İyi hal indirimi konusuna da değinen Bakan Bozdağ, iyi hal indiriminin kravattan, elbiseden, tıraştan değil suçun failinin gerçek pişmanlığı üzerinde uygulanan bir ceza indirim nedeni olduğunu hatırlatarak, “Kravata, boyun bükmeye göre indirimler üzerinde durup bu konuda da yeni bir adım atmak gerektiğine ben yürekten inanıyorum. İyi hal indirimi kravattan, elbiseden, tıraştan değil suçun failinin gerçek pişmanlığı üzerine uygulanan bir ceza indirim nedenidir. Ama görüyoruz ki uygulamada bu şekle bağlı bir indirim nedeni gibi görülüyor.

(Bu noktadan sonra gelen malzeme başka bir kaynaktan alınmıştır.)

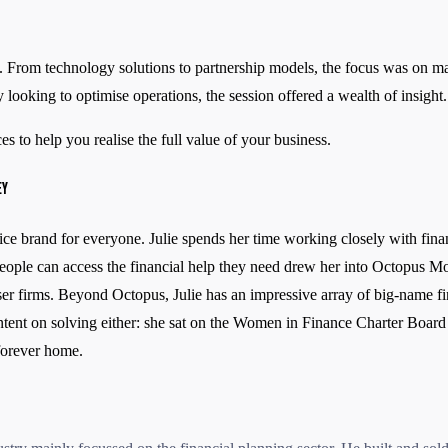
 From technology solutions to partnership models, the focus was on maint
 looking to optimise operations, the session offered a wealth of insight.
s to help you realise the full value of your business.
EY
e brand for everyone. Julie spends her time working closely with financ
g people can access the financial help they need drew her into Octopus
er firms. Beyond Octopus, Julie has an impressive array of big-name fi
intent on solving either: she sat on the Women in Finance Charter Board t
 forever home.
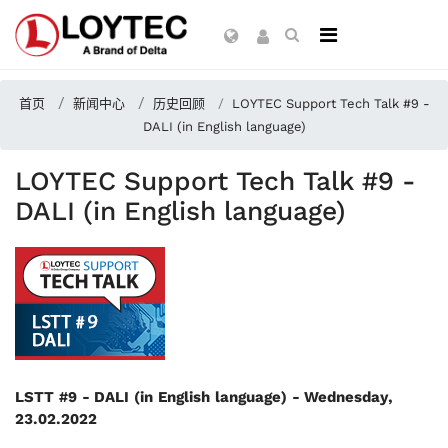
首页
新闻中心
历史回顾
LOYTEC Support Tech Talk #9 -
DALI (in English language)
LOYTEC Support Tech Talk #9 -
DALI (in English language)
LSTT #9 - DALI (in English language) -
Wednesday,
23.02.2022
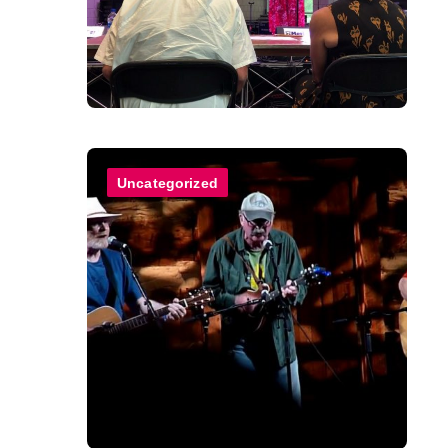
Uncategorized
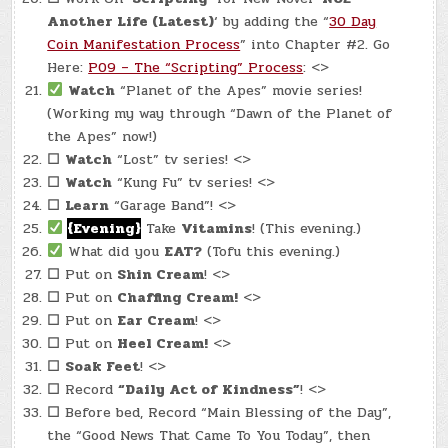
Another Life (Latest)
‘ by adding the “
30 Day
Coin Manifestation Process
” into Chapter #2. Go
Here:
P09 – The “Scripting” Process
: <>
Watch
“Planet of the Apes” movie series!
(Working my way through “Dawn of the Planet of
the Apes” now!)
☐
Watch
“Lost” tv series! <>
☐
Watch
“Kung Fu” tv series! <>
☐
Learn
“Garage Band”! <>
{Evening}
Take
Vitamins
! (This evening.)
What did you
EAT?
(Tofu this evening.)
☐
Put on
Shin Cream
! <>
☐
Put on
Chaffing Cream!
<>
☐
Put on
Ear Cream
! <>
☐
Put on
Heel Cream!
<>
☐
Soak Feet
! <>
☐
Record
“Daily Act of Kindness”
! <>
☐
Before bed, Record “Main Blessing of the Day”,
the “Good News That Came To You Today”, then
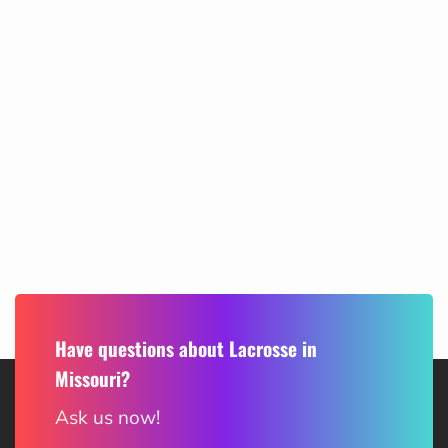
Have questions about Lacrosse in
Missouri?
Ask us now!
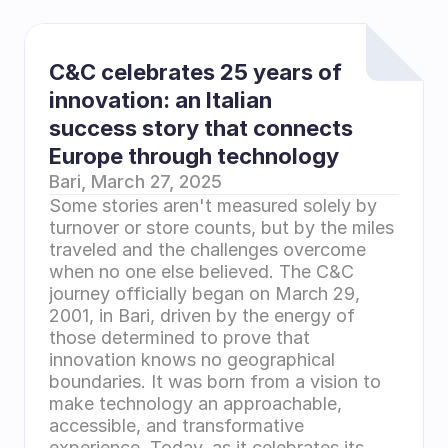
C&C celebrates 25 years of 
innovation: an Italian 
success story that connects 
Europe through technology
Bari, March 27, 2025 
Some stories aren't measured solely by 
turnover or store counts, but by the miles 
traveled and the challenges overcome 
when no one else believed. The C&C 
journey officially began on March 29, 
2001, in Bari, driven by the energy of 
those determined to prove that 
innovation knows no geographical 
boundaries. It was born from a vision to 
make technology an approachable, 
accessible, and transformative 
experience. Today, as it celebrates its 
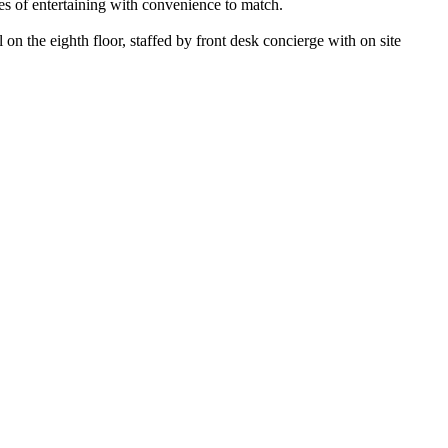
ies of entertaining with convenience to match.
 on the eighth floor, staffed by front desk concierge with on site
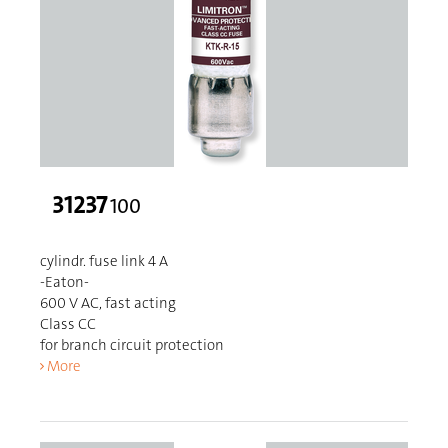
31237
100
cylindr. fuse link 4 A
-Eaton-
600 V AC, fast acting
Class CC
for branch circuit protection
More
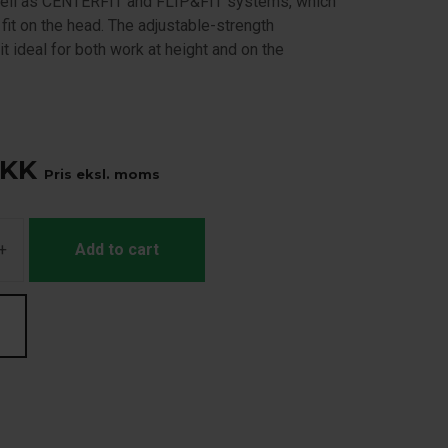
ell as CENTERFIT and FLIP&FIT systems, which
fit on the head. The adjustable-strength
t ideal for both work at height and on the
KK
Pris eksl. moms
+
Add to cart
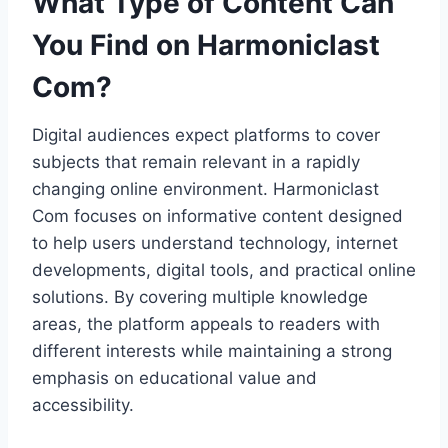
What Type of Content Can
You Find on Harmoniclast
Com?
Digital audiences expect platforms to cover
subjects that remain relevant in a rapidly
changing online environment. Harmoniclast
Com focuses on informative content designed
to help users understand technology, internet
developments, digital tools, and practical online
solutions. By covering multiple knowledge
areas, the platform appeals to readers with
different interests while maintaining a strong
emphasis on educational value and
accessibility.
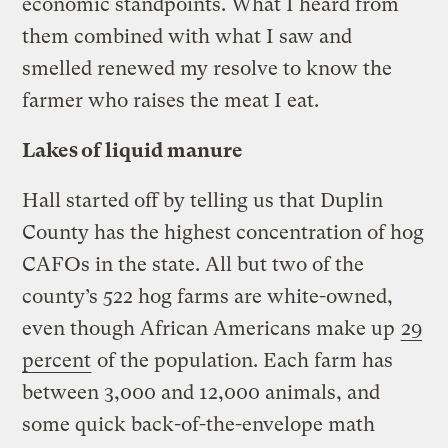
economic standpoints. What I heard from
them combined with what I saw and
smelled renewed my resolve to know the
farmer who raises the meat I eat.
Lakes of liquid manure
Hall started off by telling us that Duplin
County has the highest concentration of hog
CAFOs in the state. All but two of the
county’s 522 hog farms are white-owned,
even though African Americans make up
29
percent
of the population. Each farm has
between 3,000 and 12,000 animals, and
some quick back-of-the-envelope math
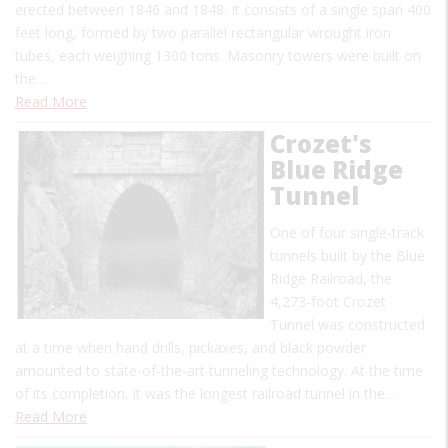
erected between 1846 and 1848. It consists of a single span 400
feet long, formed by two parallel rectangular wrought iron
tubes, each weighing 1300 tons. Masonry towers were built on
the…
Read More
Crozet's
Blue Ridge
Tunnel
One of four single-track
tunnels built by the Blue
Ridge Railroad, the
4,273-foot Crozet
Tunnel was constructed
at a time when hand drills, pickaxes, and black powder
amounted to state-of-the-art tunneling technology. At the time
of its completion, it was the longest railroad tunnel in the…
Read More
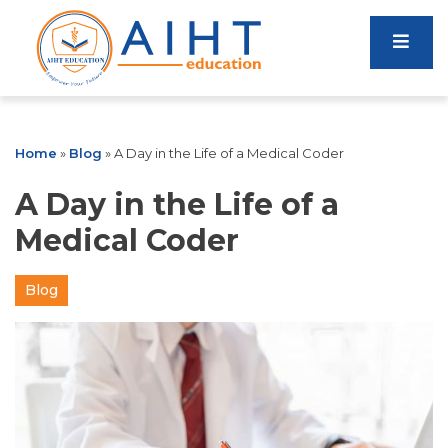
Home
»
Blog
»
A Day in the Life of a Medical Coder
A Day in the Life of a
Medical Coder
Blog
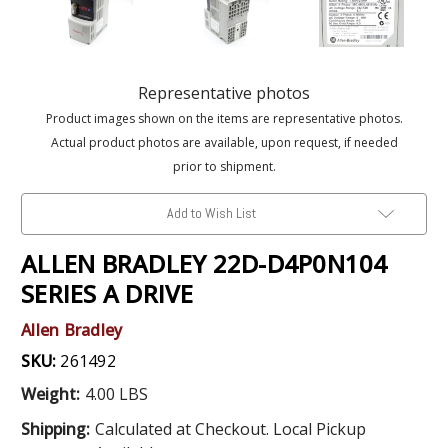
Representative photos
Product images shown on the items are representative photos.
Actual product photos are available, upon request, if needed
prior to shipment.
Add to Wish List
ALLEN BRADLEY 22D-D4P0N104
SERIES A DRIVE
Allen Bradley
SKU:
261492
Weight:
4.00 LBS
Shipping:
Calculated at Checkout. Local Pickup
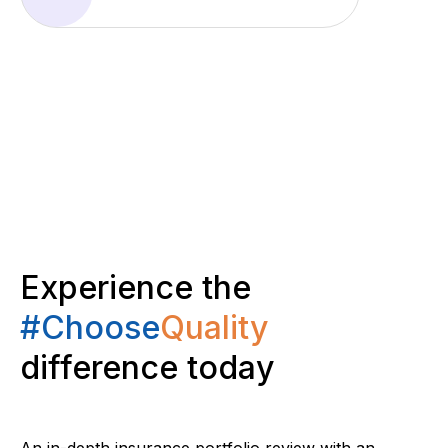
Experience the
#Choose
Quality
difference today
An in-depth insurance portfolio review with an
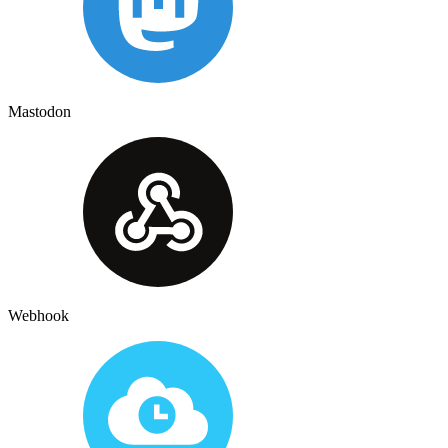
Mastodon
Webhook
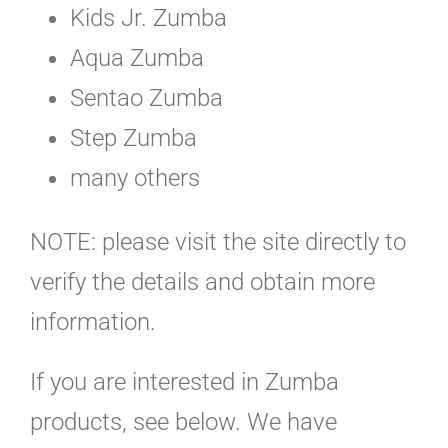
Kids Jr. Zumba
Aqua Zumba
Sentao Zumba
Step Zumba
many others
NOTE: please visit the site directly to
verify the details and obtain more
information.
If you are interested in Zumba
products, see below. We have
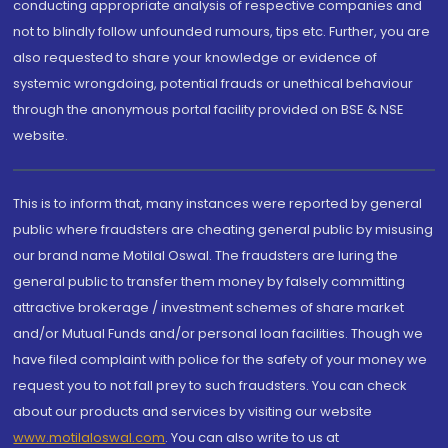
conducting appropriate analysis of respective companies and
not to blindly follow unfounded rumours, tips etc. Further, you are
also requested to share your knowledge or evidence of
systemic wrongdoing, potential frauds or unethical behaviour
through the anonymous portal facility provided on BSE & NSE
website.
This is to inform that, many instances were reported by general
public where fraudsters are cheating general public by misusing
our brand name Motilal Oswal. The fraudsters are luring the
general public to transfer them money by falsely committing
attractive brokerage / investment schemes of share market
and/or Mutual Funds and/or personal loan facilities. Though we
have filed complaint with police for the safety of your money we
request you to not fall prey to such fraudsters. You can check
about our products and services by visiting our website
www.motilaloswal.com
. You can also write to us at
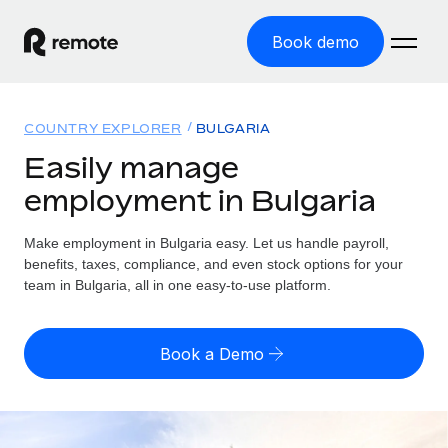
Book demo
Home
COUNTRY EXPLORER
BULGARIA
Products
Easily manage
employment in Bulgaria
Solutions
GLOBAL EMPLOYMENT
Global Payroll
Make employment in Bulgaria easy. Let us handle payroll,
Resources
GLOBAL COVERAGE
Run compliant payroll easily
benefits, taxes, compliance, and even stock options for your
Country Explorer
team in Bulgaria, all in one easy-to-use platform.
Pricing
TOOLS & CALCULATORS
Employer of Record
Find global employment support by country
Expand globally with zero entity cost
Misclassification risk calculator
US State Explorer
Book a Demo
Check employee misclassification risk by country
Contractor of Record
Simplify hiring across all US states
English (United States)
Compliantly engage contractors worldwide
Employee cost calculator
Compare Remote
Calculate total employee costs in any country
Contractor Management
English
See how we stack up against others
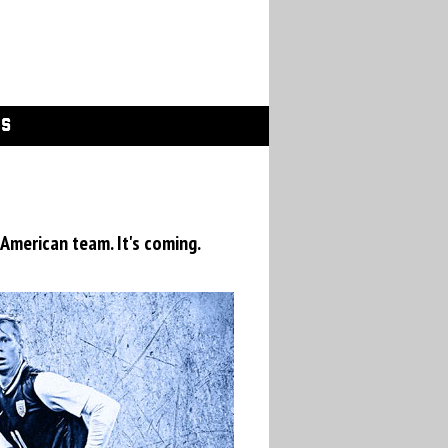
GS
 American team. It's coming.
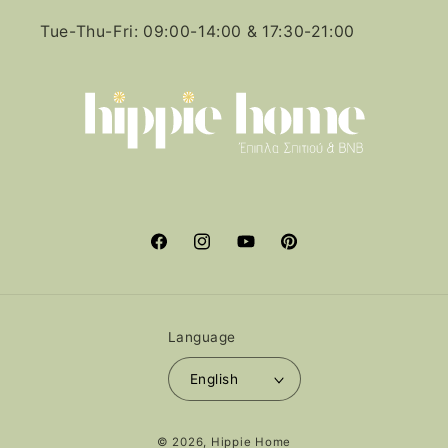
Tue-Thu-Fri: 09:00-14:00 & 17:30-21:00
Facebook
Instagram
YouTube
Pinterest
Language
English
Payment
© 2026,
Hippie Home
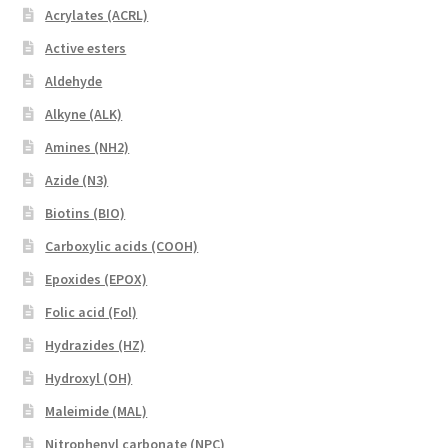
Acrylates (ACRL)
Active esters
Aldehyde
Alkyne (ALK)
Amines (NH2)
Azide (N3)
Biotins (BIO)
Carboxylic acids (COOH)
Epoxides (EPOX)
Folic acid (Fol)
Hydrazides (HZ)
Hydroxyl (OH)
Maleimide (MAL)
Nitrophenyl carbonate (NPC)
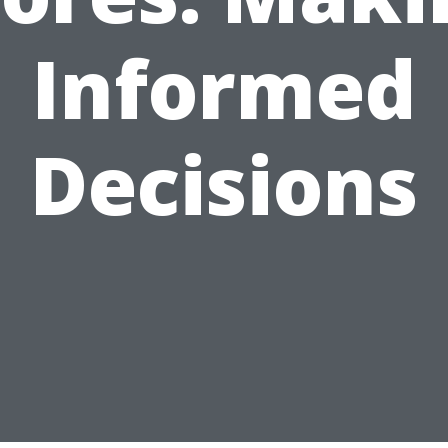
Informed
Decisions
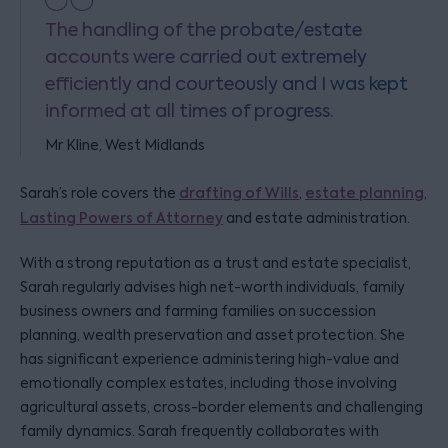
The handling of the probate/estate
accounts were carried out extremely
efficiently and courteously and I was kept
informed at all times of progress.
Mr Kline, West Midlands
Sarah’s role covers the
drafting of Wills
,
estate planning
,
Lasting Powers of Attorney
and estate administration.
With a strong reputation as a trust and estate specialist,
Sarah regularly advises high net-worth individuals, family
business owners and farming families on succession
planning, wealth preservation and asset protection. She
has significant experience administering high-value and
emotionally complex estates, including those involving
agricultural assets, cross-border elements and challenging
family dynamics. Sarah frequently collaborates with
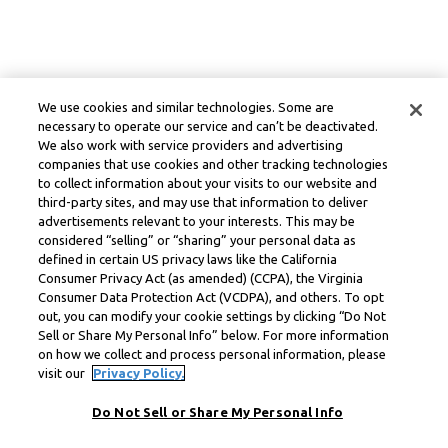
We use cookies and similar technologies. Some are
necessary to operate our service and can’t be deactivated.
We also work with service providers and advertising
companies that use cookies and other tracking technologies
to collect information about your visits to our website and
third-party sites, and may use that information to deliver
advertisements relevant to your interests. This may be
considered “selling” or “sharing” your personal data as
defined in certain US privacy laws like the California
Consumer Privacy Act (as amended) (CCPA), the Virginia
Consumer Data Protection Act (VCDPA), and others. To opt
out, you can modify your cookie settings by clicking “Do Not
Sell or Share My Personal Info” below. For more information
on how we collect and process personal information, please
visit our
Privacy Policy.
Do Not Sell or Share My Personal Info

Bunun gerçek bir indirim gibi algılanması ve kılık kıyafetten, üsluptan, tıraştan kaynaklı bir şekilde otomatik bir şekilde uygulanmasını da yasa gerektiriyorsa yasayı değiştirerek, eğitim gerekiyorsa eğitim yaparak bu konunun önüne geçme konusunda da kararlı olduğumuzu ifade etmek isterim” diye söyledi.
Aile içi şiddette ‘ama’lı cümle kuranlara karşı mücadele edilmesi ve doğru kararın kamuoyu ayaklanmadan verilmesi gerektiğini vurgulayan Bakan Bozdağ, şunları söyledi:
“Aile içi şiddet konusunda, kadına karşı şiddet konusunda ‘ama’lı cümle kuranlarla da mücadele etmemiz şarttır. ‘Ama’lı cümle kuranları dinlersek kaybederiz. Bu ‘ama’lar bizim anamızı hep ağlattı. Bu konu ‘ama’, ‘lakin’ diyerek üstesinden geleceğimiz bir konu değildir. Doğru kararı medya ayaklanmadan, sosyal medya ayaklanmadan, kamuoyu ayaklanmadan biz vereceğiz, onlar bize ‘sağ olsun, var olsun’ diye teşekkür edecekler. Bize teşekkür etmelerini sağlayacak şekilde bu meseleye beraber sahip çıkalım. Kamuoyu baskısıyla karar alan, uygulayan değil doğru olduğu için doğru karar alan ve onu dosdoğru uygulayan hem emniyet hem yargı mensupları olarak biz bu meseleye vasiyet edelim. Geciken adalet, adalet değildir. Eğer biz işlerimizi vaktinde ve doğru bir biçimde yapmazsak yargılama süreçleri de uzuyor. O zaman da insanlar verilen ceza büyük de olsa o cezayı görmüyor. Çünkü geciken adaleti hissetmiyor insanlar. Adalet hemen lazım ama vaktinde lazım.”